Three years ago tonight I couldn't sleep, our precious five month old was about to go in for open heart surgery. I felt I had to prepare for death but pray for life. All of my insides were shattered. I couldn't seem to find a way to breathe. One of the longest nights of my life.
Fear didn't leave my body the next day, my whole body filled with shakes, I couldn't feel God telling me it would be ok. I felt a blank outcome. Unfortunately some of my faith had left me. I continued to pray with my family, but it was almost like an out of body experience. I knew I was praying, but I didn't feel the prayer.
I wanted to know the outcome, I needed to know my precious baby would be ok. We knew at twenty weeks pregnant this day would come. I prayed for a miracle, the kind of miracle where God would fix her and no one had to open up her precious heart.
We had countless fetal echocardiograms and she had some after she was born as well. Each time we went in for the appointments, I left disappointed when they told me she still would need surgery.

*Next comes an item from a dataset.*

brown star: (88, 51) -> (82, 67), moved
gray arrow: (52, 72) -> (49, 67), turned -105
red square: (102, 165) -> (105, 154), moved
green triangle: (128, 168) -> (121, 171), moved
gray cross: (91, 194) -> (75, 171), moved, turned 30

When we arrived at the Stollery, it still felt unreal, my heart was pounding out of my chest, a nervous jitter took over my body. It was difficult to focus. Thank God for my family who helped me, literally guided me and spent the hours trying to keep my mind off of things.
Nurses came to let me know it was time. I was placed on a stretcher where I held her as we were rolled towards the operating room. She was wrapped in the tiniest hospital gown I had ever seen. She looked into my eyes as I cried silently, her stare trying to speak to my soul. But the fear would not let me feel, I was numb. When they took her from my arms, I let the tears flow as I said "please bring her back to me."
I remember thinking how difficult her diagnosis had been while I was pregnant, but this feeling of maybe losing her was beyond what a mother should ever feel.
The hours were torturous, I didn't want to step too far away from where the doctor would come talk to us. He finally appeared at the end of the hall, he looked defeated and my heart sunk. I told Greg, "I don't think it's good." When he finally reached us, it felt like forever until I could comprehend his words that basically our baby was alive and well.
And so I cried tears of hope and of gladness.
This time of the year may never get easier for me. The reminder of how fast our lives can change sometimes is unbearable. Today I thank God that He carried me through this difficult time in my life, and that we are now past it. Our Jordan Grace's heart isn't perfect, but it's working well the way it is. My heart as her mama will always worry. But I'm so proud and blessed that she is ours!